Health Care Reform Won't Do Much About Huge Hospital Bills

Health Care Reform Won't Do Much About Huge Hospital Bills

Faith Ozan is furious about her son's hospital bill. She claims that Santa Barbara Cottage Hospital charged nearly 3,000 percent more for drugs used to treat her 24-year-old son's tooth infection than the price listed for the drugs in an antibiotics guide. Even though insurance covered 70 percent of the cost of the treatment, the Ozans are on the hook for thousands of dollars.

"It's just scandalous," said Ozan, a music teacher for kids with autism who lives in Laguna Beach, Calif. "We are struggling to pay bills."

After Ozan sent letters to the hospital, the insurance company and her elected representatives, she learned that the hospital has the right to charge whatever it wants. It's a common practice -- hospitals inflate insured patients' bills to cover the cost of treating Medicare and Medicaid patients and the uninsured.

So now Ozan wants to know: What will health care reform proposals in Congress do about big bills from hospitals?

Directly, almost nothing. Both the House and Senate bills contain provisions to bring some transparency to the billing process by requiring hospitals to make public what they charge for their most common inpatient and outpatient services.

"If hospitals have to publish charges, they'll be ashamed to tell people how much more they're charging," said Tim Jost, a professor and expert on health reform at Washington and Lee University law school. Jost was skeptical that shame would be an extremely effective incentive for hospitals: "They might charge less."

Indirectly, the broader reforms of the proposals -- which would drastically shrink the ranks of the uninsured -- could lower bills by reducing the need for hospitals to shift costs from the uninsured to the insured. "The hope is that hospitals will be better compensated after the reforms," Jost added.

Janet O'Neill, a spokeswoman for Santa Barbara Cottage Hospital, said the hospital would not comment on any individual patient. But she told the Huffington Post that the hospital is under-reimbursed for Medicare and Medi-Cal patients.

"Here at Cottage, we receive 72 percent of cost for every dollar for Medicare. And for Medi-Cal we get 49 cents on the dollar, so what happens to the shortfall there? It needs to be shifted," O'Neill said. "Hospital care is the most expensive way to get your care."

Jost didn't have a ton of sympathy for the hospital.

"I wouldn't be surprised if Medicare doesn't pay them very well but that's no excuse for price gouging," he said. "I don't think this is a problem that's going to be solved very well by the legislation."

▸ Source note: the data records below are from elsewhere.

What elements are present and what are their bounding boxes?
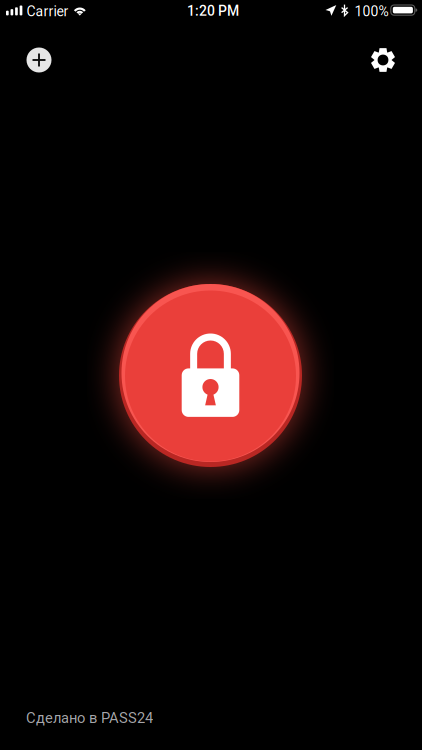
staticText: Сделано в PASS24 — [26, 710, 153, 727]
staticText: 1:20 PM — [187, 3, 239, 19]
button[interactable]: Settings — [361, 38, 405, 82]
button[interactable]: Lock — [119, 284, 302, 467]
staticText: 100% — [354, 3, 388, 20]
button[interactable]: Add — [17, 38, 61, 82]
staticText: Carrier — [26, 3, 68, 20]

Ozan didn't feel the hospital's pain, either, especially not after reading a November article about the hospital's "exceptionally solid profitability," per Fitch Ratings. When she looked up the hospital's tax filings, she saw that the hospital had a surplus of $52.7 million in 2007. It can't be that Medicare patients are causing financial hardship for the hospital, she reasoned: "That idea flies in the face of their enormous profit."

But if price gouging is in fact taking place, health care reform will probably prevent it from bankrupting insured patients the way it does now. Both the House and Senate bills place limits on out-of-pocket costs. The House bill, for instance, limits the amount a family would be asked to spend for its own care to $10,000 a year.